Assigned task — Print every record below exactly as written.

BEGIN Provided data

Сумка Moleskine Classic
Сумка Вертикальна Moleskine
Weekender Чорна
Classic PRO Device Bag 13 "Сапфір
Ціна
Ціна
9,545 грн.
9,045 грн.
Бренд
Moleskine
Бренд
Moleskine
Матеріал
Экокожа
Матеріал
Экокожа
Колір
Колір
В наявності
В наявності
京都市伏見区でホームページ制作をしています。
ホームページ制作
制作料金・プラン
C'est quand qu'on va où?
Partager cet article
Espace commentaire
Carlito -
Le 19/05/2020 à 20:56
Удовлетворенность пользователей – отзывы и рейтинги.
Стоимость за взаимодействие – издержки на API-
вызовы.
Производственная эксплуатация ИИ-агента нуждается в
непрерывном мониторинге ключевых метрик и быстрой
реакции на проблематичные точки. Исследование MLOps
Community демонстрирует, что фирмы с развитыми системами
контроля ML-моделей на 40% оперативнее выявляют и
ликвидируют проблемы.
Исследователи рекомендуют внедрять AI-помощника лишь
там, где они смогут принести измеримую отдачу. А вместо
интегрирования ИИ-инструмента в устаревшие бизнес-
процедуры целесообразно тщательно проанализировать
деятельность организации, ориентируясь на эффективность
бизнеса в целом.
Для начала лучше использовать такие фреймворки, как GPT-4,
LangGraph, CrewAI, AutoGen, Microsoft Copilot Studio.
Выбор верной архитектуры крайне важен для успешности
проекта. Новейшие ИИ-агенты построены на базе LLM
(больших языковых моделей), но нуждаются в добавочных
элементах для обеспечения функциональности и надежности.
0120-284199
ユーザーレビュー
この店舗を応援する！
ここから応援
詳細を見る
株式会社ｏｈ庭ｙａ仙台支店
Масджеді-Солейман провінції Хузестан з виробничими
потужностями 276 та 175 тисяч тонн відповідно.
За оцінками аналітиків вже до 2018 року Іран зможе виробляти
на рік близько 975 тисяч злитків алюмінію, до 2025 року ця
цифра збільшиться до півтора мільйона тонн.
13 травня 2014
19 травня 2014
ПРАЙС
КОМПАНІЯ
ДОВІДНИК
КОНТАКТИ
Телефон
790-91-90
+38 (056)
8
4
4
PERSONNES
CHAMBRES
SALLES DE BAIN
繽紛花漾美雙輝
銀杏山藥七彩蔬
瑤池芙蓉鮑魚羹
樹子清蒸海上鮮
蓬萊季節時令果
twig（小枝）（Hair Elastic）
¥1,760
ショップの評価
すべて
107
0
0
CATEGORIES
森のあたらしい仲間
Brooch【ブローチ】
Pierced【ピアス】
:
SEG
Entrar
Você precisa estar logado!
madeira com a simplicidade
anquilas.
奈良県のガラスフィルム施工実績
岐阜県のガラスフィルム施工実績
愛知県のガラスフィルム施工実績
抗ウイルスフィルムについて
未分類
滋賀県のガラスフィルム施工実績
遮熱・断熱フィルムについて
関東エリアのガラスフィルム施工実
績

END Provided data

Exercise output —
Сумка Moleskine Classic
Сумка Вертикальна Moleskine
Weekender Чорна
Classic PRO Device Bag 13 "Сапфір
Ціна
Ціна
9,545 грн.
9,045 грн.
Бренд
Moleskine
Бренд
Moleskine
Матеріал
Экокожа
Матеріал
Экокожа
Колір
Колір
В наявності
В наявності
京都市伏見区でホームページ制作をしています。
ホームページ制作
制作料金・プラン
C'est quand qu'on va où?
Partager cet article
Espace commentaire
Carlito -
Le 19/05/2020 à 20:56
Удовлетворенность пользователей – отзывы и рейтинги.
Стоимость за взаимодействие – издержки на API-
вызовы.
Производственная эксплуатация ИИ-агента нуждается в
непрерывном мониторинге ключевых метрик и быстрой
реакции на проблематичные точки. Исследование MLOps
Community демонстрирует, что фирмы с развитыми системами
контроля ML-моделей на 40% оперативнее выявляют и
ликвидируют проблемы.
Исследователи рекомендуют внедрять AI-помощника лишь
там, где они смогут принести измеримую отдачу. А вместо
интегрирования ИИ-инструмента в устаревшие бизнес-
процедуры целесообразно тщательно проанализировать
деятельность организации, ориентируясь на эффективность
бизнеса в целом.
Для начала лучше использовать такие фреймворки, как GPT-4,
LangGraph, CrewAI, AutoGen, Microsoft Copilot Studio.
Выбор верной архитектуры крайне важен для успешности
проекта. Новейшие ИИ-агенты построены на базе LLM
(больших языковых моделей), но нуждаются в добавочных
элементах для обеспечения функциональности и надежности.
0120-284199
ユーザーレビュー
この店舗を応援する！
ここから応援
詳細を見る
株式会社ｏｈ庭ｙａ仙台支店
Масджеді-Солейман провінції Хузестан з виробничими
потужностями 276 та 175 тисяч тонн відповідно.
За оцінками аналітиків вже до 2018 року Іран зможе виробляти
на рік близько 975 тисяч злитків алюмінію, до 2025 року ця
цифра збільшиться до півтора мільйона тонн.
13 травня 2014
19 травня 2014
ПРАЙС
КОМПАНІЯ
ДОВІДНИК
КОНТАКТИ
Телефон
790-91-90
+38 (056)
8
4
4
PERSONNES
CHAMBRES
SALLES DE BAIN
繽紛花漾美雙輝
銀杏山藥七彩蔬
瑤池芙蓉鮑魚羹
樹子清蒸海上鮮
蓬萊季節時令果
twig（小枝）（Hair Elastic）
¥1,760
ショップの評価
すべて
107
0
0
CATEGORIES
森のあたらしい仲間
Brooch【ブローチ】
Pierced【ピアス】
:
SEG
Entrar
Você precisa estar logado!
madeira com a simplicidade
anquilas.
奈良県のガラスフィルム施工実績
岐阜県のガラスフィルム施工実績
愛知県のガラスフィルム施工実績
抗ウイルスフィルムについて
未分類
滋賀県のガラスフィルム施工実績
遮熱・断熱フィルムについて
関東エリアのガラスフィルム施工実
績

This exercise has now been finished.